Buda e Jesus

bill_bright.jpg     “Para que ao nome de Jesus se dobre todo o joelho dos que estão nos céus, e na terra, e debaixo da terra, e toda a língua confesse que Jesus Cristo é o Senhor, para glória de Deus Pai” (Filipenses 2:10-11).

     Caros amigos, 

     O meu amigo, o falecido Dr. Normal Vincent Peale, uma vez contou uma história muito interessante e desafiadora.

     A história é sobre o ex-Secretário-Geral das Nações Unidas, Dr. U Thant, da Birmânia (actualmente Myanmar,). O Dr. U Thant foi convidado pela Casa Branca em Washington, D.C., para falar a muitos líderes dos Estados Unidos. Líderes da Câmara dos Representantes, do Senado, do Supremo Tribunal, do Pentágono e de outras agências estavam presentes.

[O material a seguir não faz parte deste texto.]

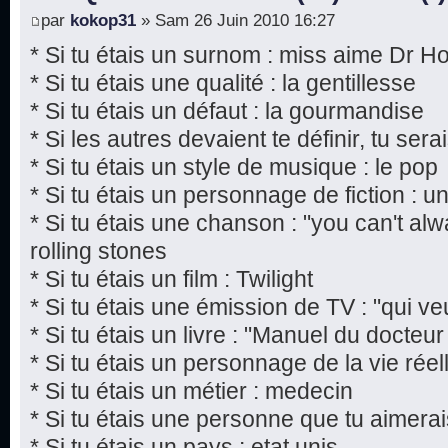
par
kokop31
» Sam 26 Juin 2010 16:27
* Si tu étais un surnom : miss aime Dr H
* Si tu étais une qualité : la gentillesse
* Si tu étais un défaut : la gourmandise
* Si les autres devaient te définir, tu sera
* Si tu étais un style de musique : le pop
* Si tu étais un personnage de fiction : 
* Si tu étais une chanson : "you can't al
rolling stones
* Si tu étais un film : Twilight
* Si tu étais une émission de TV : "qui ve
* Si tu étais un livre : "Manuel du docte
* Si tu étais un personnage de la vie rée
* Si tu étais un métier : medecin
* Si tu étais une personne que tu aimera
* Si tu étais un pays : etat unis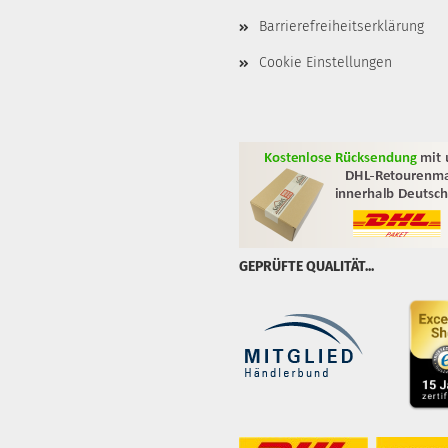
Barrierefreiheitserklärung
Cookie Einstellungen
GEPRÜFTE QUALITÄT...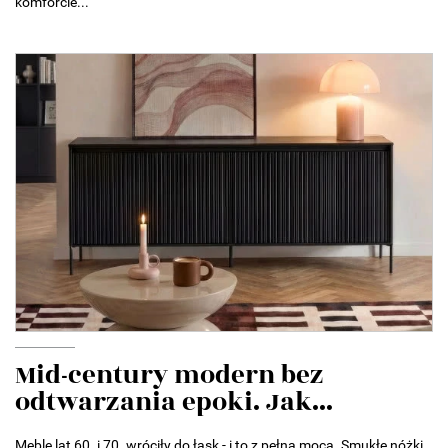
komforcie...
Mid-century modern bez
odtwarzania epoki. Jak...
Meble lat 60. i 70. wróciły do łask - i to z pełną mocą. Smukłe nóżki,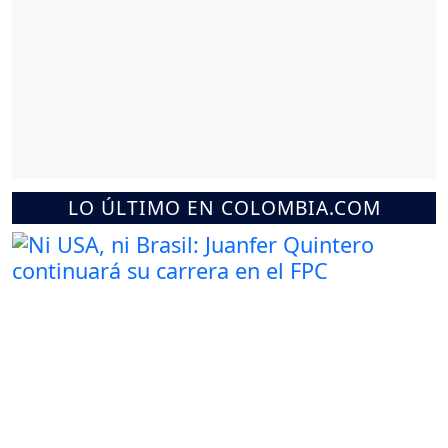
LO ÚLTIMO EN COLOMBIA.COM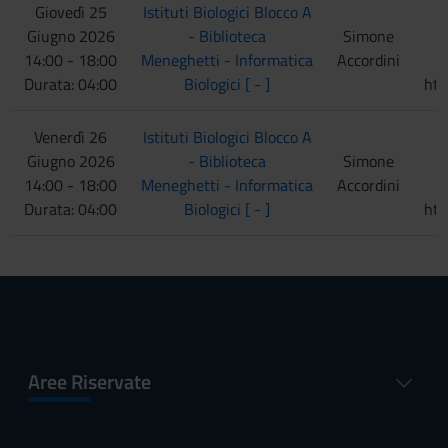
Giovedì 25
Istituti Biologici Blocco A
Giugno 2026
- Biblioteca
Simone
K
14:00 - 18:00
Meneghetti - Informatica
Accordini
Durata: 04:00
Biologici [ - ]
htt
Venerdì 26
Istituti Biologici Blocco A
Giugno 2026
- Biblioteca
Simone
K
14:00 - 18:00
Meneghetti - Informatica
Accordini
Durata: 04:00
Biologici [ - ]
htt
Aree Riservate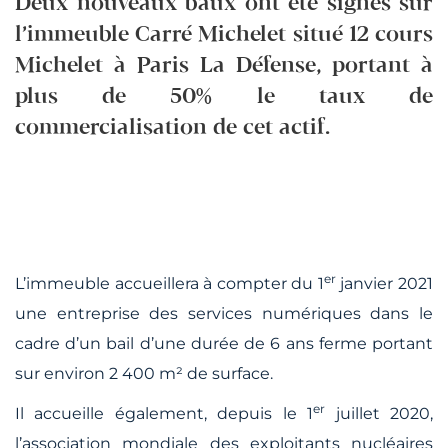
Deux nouveaux baux ont été signés sur
l’immeuble Carré Michelet situé 12 cours
Michelet à Paris La Défense, portant à
plus de 50% le taux de
commercialisation de cet actif.
er
L’immeuble accueillera à compter du 1
janvier 2021
une entreprise des services numériques dans le
cadre d’un bail d’une durée de 6 ans ferme portant
sur environ 2 400 m² de surface.
er
Il accueille également, depuis le 1
juillet 2020,
l’association mondiale des exploitants nucléaires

     O Dr. Peale descreve como depois do Dr. U Thant ter sido apresentado, começou a falar da sua fé em Buda, do seu modelo e mentor, a quem ele havia seguido durante a maior parte da sua vida. Durante uma hora ele exaltou as virtudes de Buda e os benefícios da sua religião. A audiência escutou com atenção e cortesia.

     O Dr. Peale observou que tanto quanto era do seu conhecimento a maioria das pessoas na sala professava ser Cristã, e ele interrogou-se se teriam tido a mesma coragem ou desempenho para, em circunstâncias semelhantes, falar com os líderes de outro país durante uma hora sobre o nosso Senhor Jesus Cristo.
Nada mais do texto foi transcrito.